Take a peek at Robert Martensen's calendar, and his schedule might at first glance look like the workaday routine of an academic. Martensen, who has a Ph.D. in history and chairs the Department of the History and Philosophy of Medicine at the University of Kansas, usually starts his day at 8:00 a.m. with committee meetings and student consultations. He then often spends a chunk of time on writing projects—such as working on a book chapter about the 17th-century physician Thomas Willis or preparing for a talk like one he gave recently at the Medical College of Wisconsin titled "Neuroscience During the Scientific Revolution." He probably also has time blocked out to prepare for and conduct a course he teaches on the social basis of medical practice.

But three days a month, at 3:00 p.m., a time when many academics are entering the waning part of a busy day, Martensen, who also holds an M.D. from Dartmouth, abandons the habits of a teacher of the humanities, gets up from his desk, and goes to the hospital, where he starts a 3:00-to- 11:00-p.m. shift in the emergency room.

Thomas Willis might not be as surprised as we are today at what appear to be competing interests in Martensen's day— medicine and the humanities. And maybe that is why Martensen's academic specialty is the 17th century—a time when Aristotle and Hippocrates and Sir Thomas More were as integral to the study of medicine as was William Harvey's theory on the circulation of blood. The ER provides Martensen with a rich environment in which to watch the evolution of medical thought at work. How does the blood circulate? What is the nature of the brain? Why do we think about the body the way that we do? Whose idea was it? What accepted way of thinking did it replace, and why?

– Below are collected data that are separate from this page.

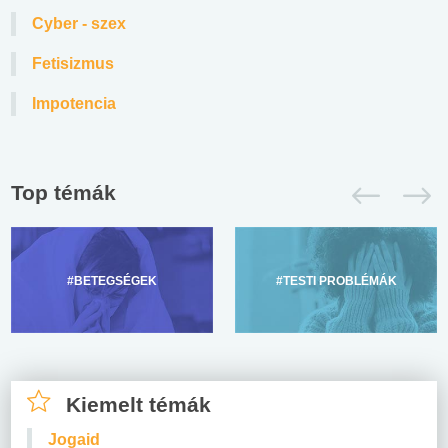
Cyber - szex
Fetisizmus
Impotencia
Top témák
#BETEGSÉGEK
#TESTI PROBLÉMÁK
Kiemelt témák
Jogaid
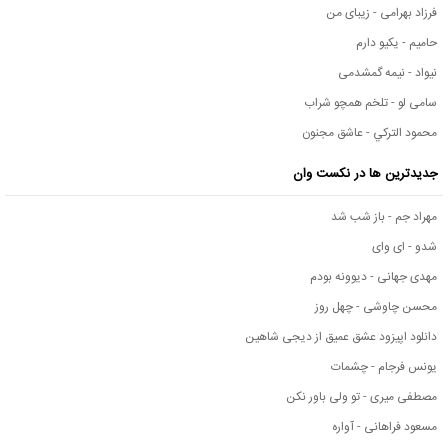
فرزاد بهرامی - زیبای من
حامیم - یکیو دارم
نیواد - نیمه گمشدمی
سامی لو - تلخم همچو شراب
محمود التركي - عاشق مجنون
جدیدترین ها در نکست وان
مهراد جم - باز شب شد
شدو - ای وای
مهدی جهانی - دیوونه بودم
محسن چاوشی - چهل روز
دانلود اپیزود عشق عمیق از دیجی شاهین
یونس فرجام - چشمات
مصطفی میری - تو ولی باور نکن
مسعود فراهانی - آواره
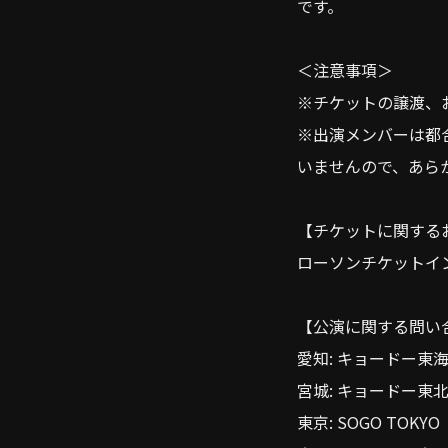
です。
＜注意事項＞
※チケットの譲渡、
※出演メンバーは都
いませんので、あら
【チケットに関する
ローソンチケットインフォメ
【公演に関する問い
愛知: キョードー東海 05
宮城: キョードー東北 0
東京: SOGO TOKYO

For early medical scholars, answers to the great questions of the day originated in the humanities. Likewise, for Martensen, his first career impulse was the arts. He graduated from Harvard in visual and environmental studies in 1969. His first job out of college was teaching secondary- school art. Then he dropped out of the mainstream for a time and ended up as a janitor in the operating room of a New Mexico hospital. "That experience taught me something about how hospitals work," he says. "I decided to go to medical school."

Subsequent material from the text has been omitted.